Arguments de la SA Crédit Foncier de France

La SA CFF a soulevé l’irrecevabilité des contestations de Madame [L]-[P], affirmant qu’elle n’avait pas soulevé de contestation sur le montant ou l’exigibilité des créances lors de la première instance. La banque a également demandé la confirmation du jugement d’orientation et la condamnation de Madame [L]-[P] aux dépens.

Décision de la cour d’appel

La cour d’appel a jugé recevable la demande de Madame [L]-[P] concernant la clause de déchéance du terme, considérant qu’elle était abusive. La cour a déclaré cette clause non écrite, ce qui a des conséquences sur l’exigibilité des sommes dues par les emprunteurs.

Conséquences de la décision

La cour a confirmé que la clause abusive ne remettait pas en cause la validité du contrat de prêt ni du commandement de payer. Elle a fixé les montants dus au titre des mensualités échues et impayées, tout en ordonnant la vente forcée de l’immeuble saisi. Les dépens ont été inclus dans les frais de vente soumis à taxe.

Q/R juridiques soulevées :

Sur la recevabilité de la demande nouvelle en cause d’appel

La question de la recevabilité de la demande nouvelle en cause d’appel est régie par les articles 564 et 565 du Code de procédure civile. Ces articles stipulent que les parties ne peuvent soumettre à la cour de nouvelles prétentions, sauf pour opposer compensation, faire écarter les prétentions adverses ou faire juger les questions nées de l’intervention d’un tiers ou de la survenance ou de la révélation d’un fait nouveau.

Il est précisé que ne sont pas nouvelles les prétentions d’appel qui tendent aux mêmes fins que celles soumises au premier juge, même si leur fondement juridique est différent.

En l’espèce, Mme [L]-[P] n’a soulevé aucune contestation sur le montant ou l’exigibilité des créances lors de sa comparution devant le juge de l’exécution de première instance.
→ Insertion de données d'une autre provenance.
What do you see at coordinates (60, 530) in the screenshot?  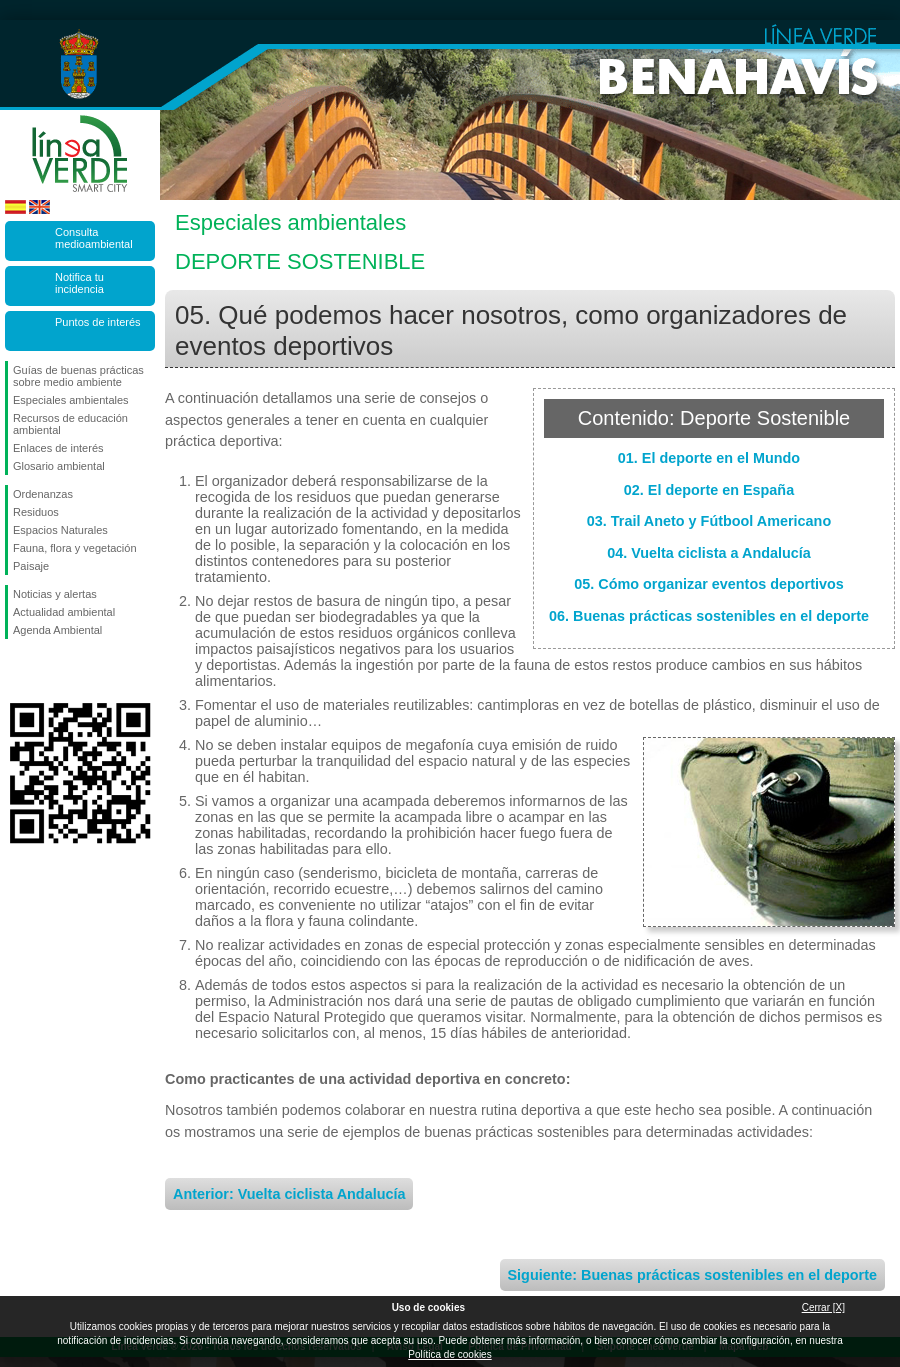 I see `Espacios Naturales` at bounding box center [60, 530].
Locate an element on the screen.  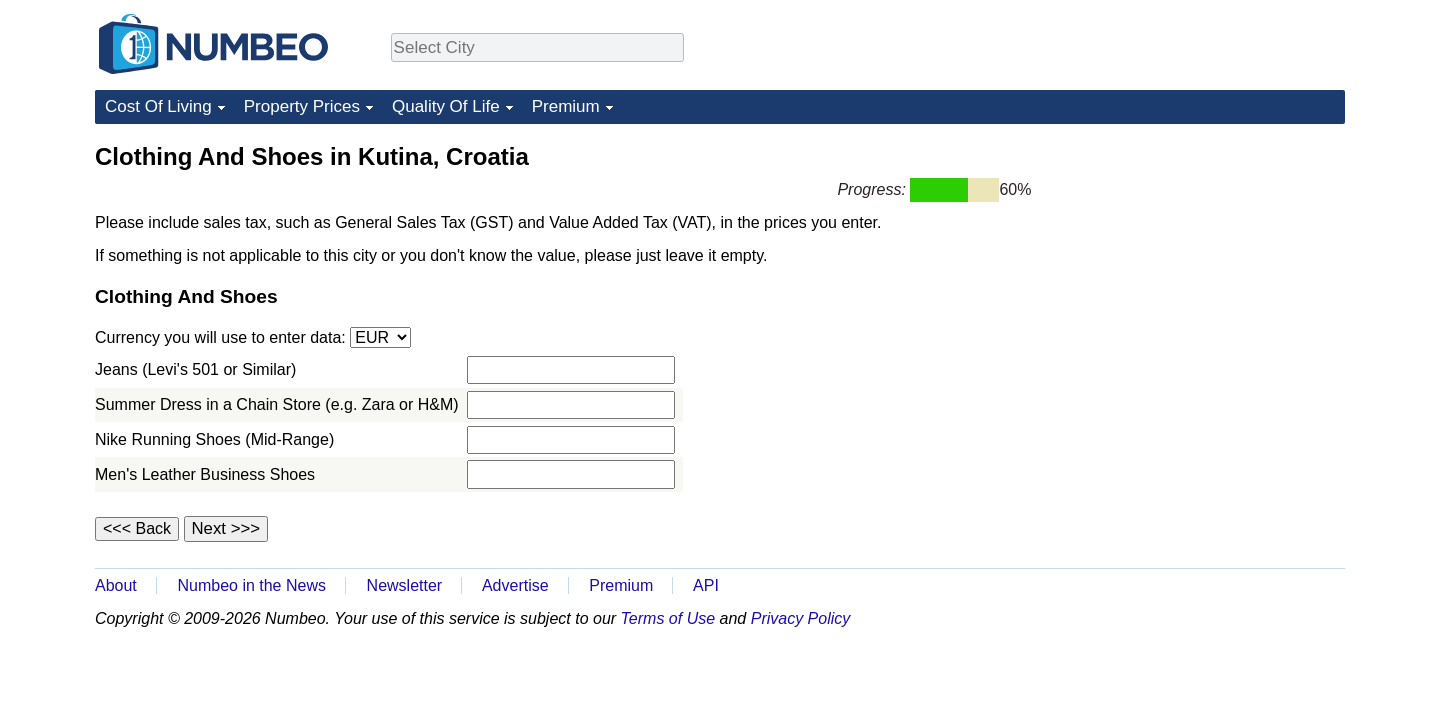 Premium is located at coordinates (566, 106).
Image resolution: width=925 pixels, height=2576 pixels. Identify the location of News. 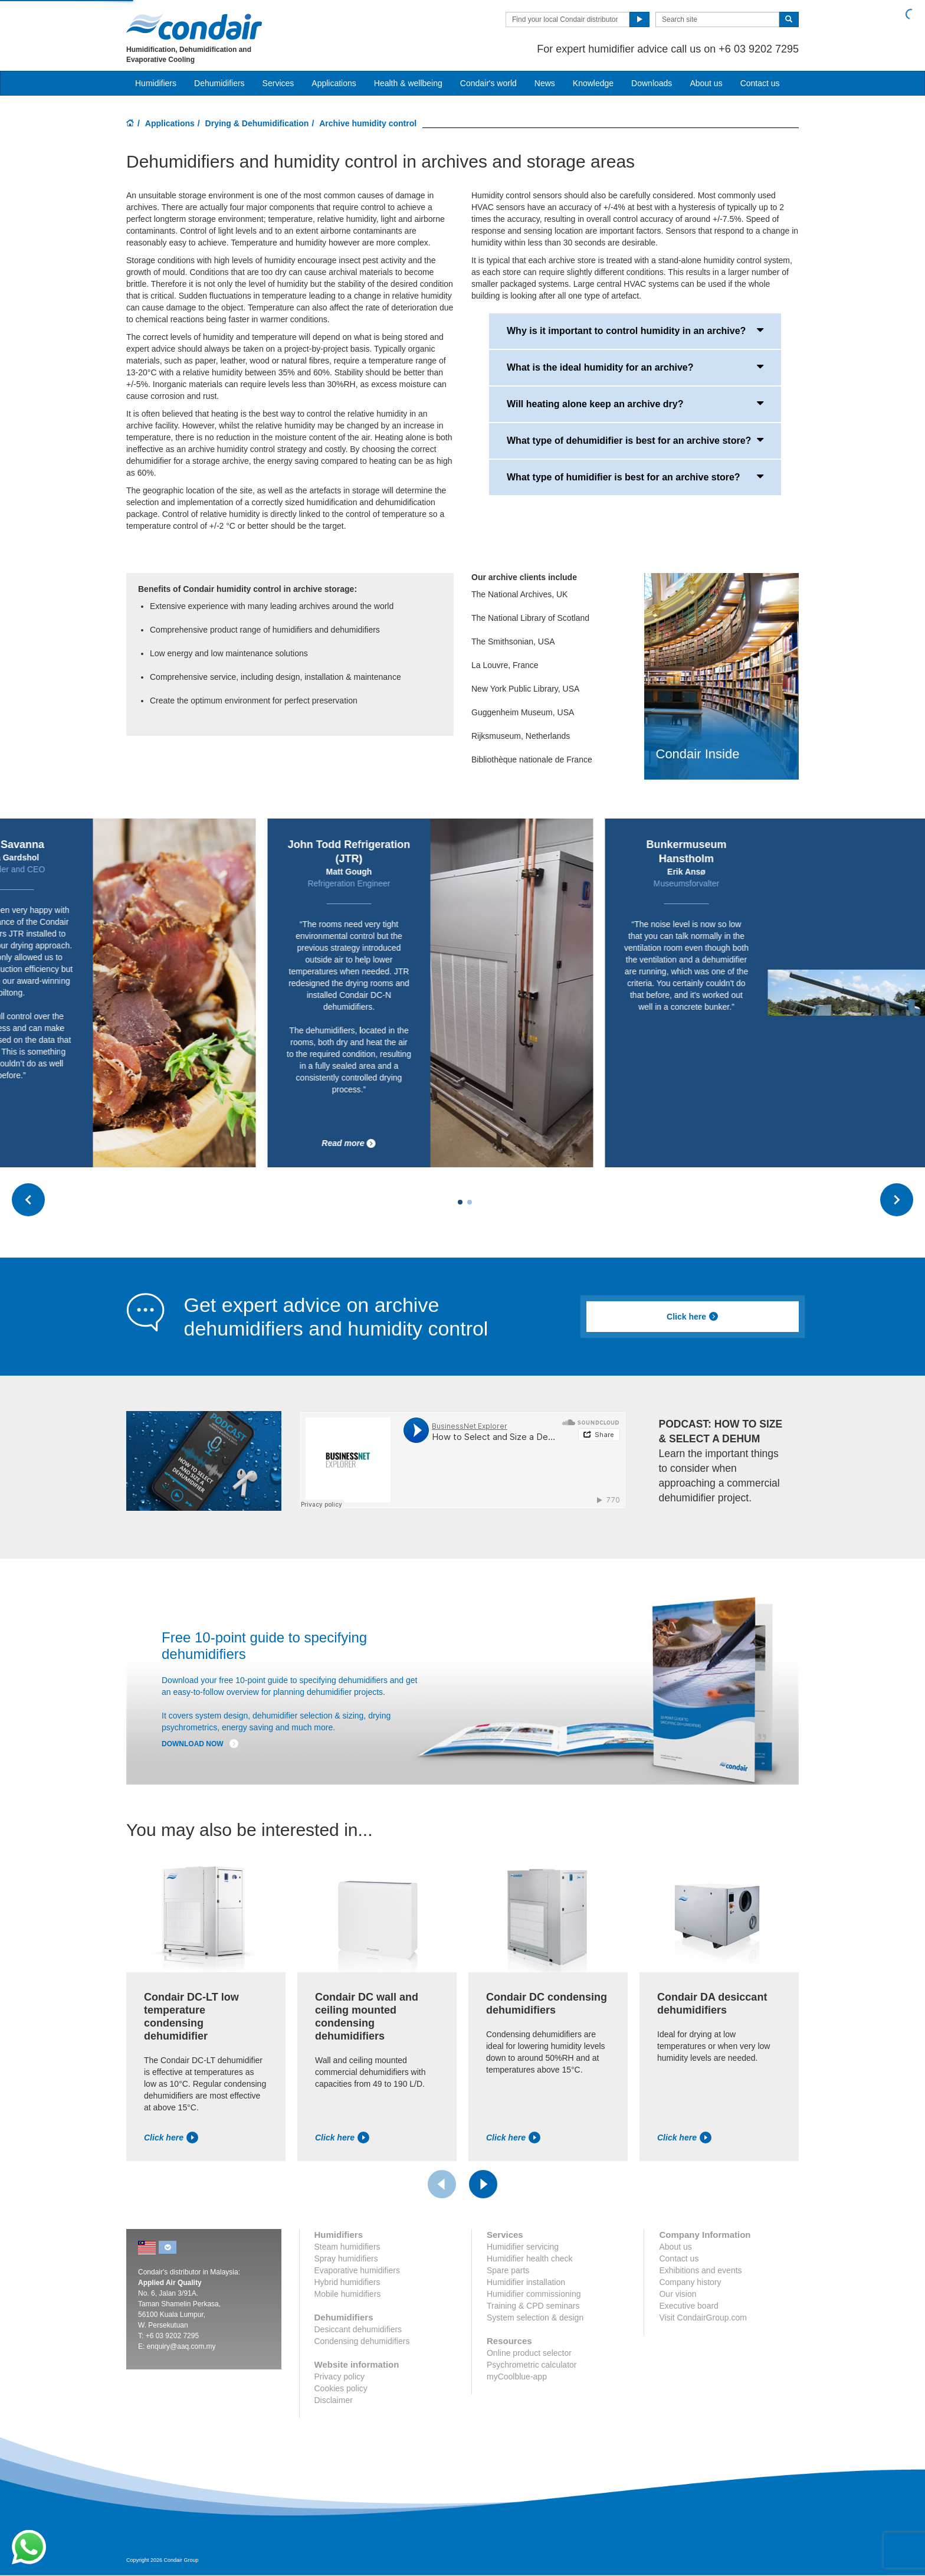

Cependant, la Cour de justice de l’Union européenne (CJUE) a jugé que le juge national est tenu d’examiner d’office le caractère abusif d’une clause contractuelle dès qu’il dispose des éléments nécessaires à cet effet.

Ainsi, la demande en annulation de la clause de déchéance du terme, présentée pour la première fois en cause d’appel, est recevable.

Sur la qualification de la clause de ‘déchéance du terme’

La qualification de la clause de déchéance du terme contenue dans l’acte authentique de prêt est régie par l’article L. 213-6 du Code de l’organisation judiciaire, qui stipule que le juge de l’exécution connaît de manière exclusive des difficultés relatives aux titres exécutoires et des contestations qui s’élèvent à l’occasion de l’exécution forcée.

Il peut donc se prononcer sur la nullité d’un engagement résultant d’un acte notarié exécutoire. De plus, l’article L. 132-1 du Code de la consommation précise que dans les contrats conclus entre professionnels et non-professionnels, les clauses abusives sont réputées non écrites.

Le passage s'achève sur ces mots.